Miradouro crossing e poi l’alba

Venerdì sera. Il penultimo venerdì sera del mio erasmus. Ed anche la notte più breve dell’anno. O forse era quella tra giovedì e venerdì, ma poco importa: è chiaramente un pretesto per passare una notte in giro.

Pablo propone quello che lui chiama un ‘miradouro crossing’. Un neologismo, ad occhio e croce. L’idea è quella di passare da un miradouro all’altro, facendo in ognuno un pit stop: rosso, bianco o ambrato non fa differenza.
Lo stesso Pablo propone: “Picnic in the other side. Go to the beach. Go to hell, and returm home without theet, trourses and dignity and only one shoe.”. Propone anche dei typo, ma a Pablo si concede (quasi) tutto. Anche perché dire di no ad una tal proposta parrebbe illegale.

Si parte dal Miradouro Sophia de Mello Breyner Andresen da tutti conosciuto come Miradouro da Graça. Probabilmente uno dei più affascinanti della città. Si stappa un rosso alentejano del 1997.

Poi scendiamo verso l’Alfama. Altro giro, altro miradouro (questo qui, di giorno).
Giù verso Praça do Comércio, e poi dritti in Bica: così di giornocosì di notte.
Da lì saliamo verso il Bairro Alto (che è bello anche di mattina presto), finiamo un rosso delle Beiras e passiamo al luppolo.

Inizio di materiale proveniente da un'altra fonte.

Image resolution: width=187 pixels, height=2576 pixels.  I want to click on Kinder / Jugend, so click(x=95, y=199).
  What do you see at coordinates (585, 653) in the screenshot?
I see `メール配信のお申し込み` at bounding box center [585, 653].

Ad un certo punto, saranno state le 4, ci ritroviamo, non si sa bene come, in tre: io, Pablo e Matthias. Ci sediamo quindi su una panchina di un vicolo poco illuminato. Il sonno si fa sentire e l’alba sembra troppo lontana. Il Bairro è chiuso e di spingerci fino a Cais non ne abbiamo voglia. La temperatura incomincia ad essere poco piacevole (sì, l’estate, qui a Lisbona, è arrivata solo due giorni fa, che ci crediate o meno), tra le altre cose.
Non molliamo però, e ci dirigiamo verso il Jardim do Príncipe Real, una delle tante oasi verdi nel bel mezzo della città. Ci arrampichiamo su di un albero dai rami incredibilmente comodi (albero storico, qui una testimonianza), per poi darci a del whiskey, del Bushmills per la precisione. Brucia ma riscalda. Parte quindi del deep bro talk a tre, ed è tutto molto bello.

Si fanno le 6. Ci caliamo giù dall’albero (senza riportare fratture) e camminiamo verso il Miradouro de São Pedro de Alcântara, tappa finale. Lisbona si sta svegliando, ma il sole si fa attendere. È nascosto dietro Graça, e si sta alzando con lentezza. All’improvviso si mostra, illumina la Baixa e i nostri cuori. Che ormai appartengono a lei, a Lisboa.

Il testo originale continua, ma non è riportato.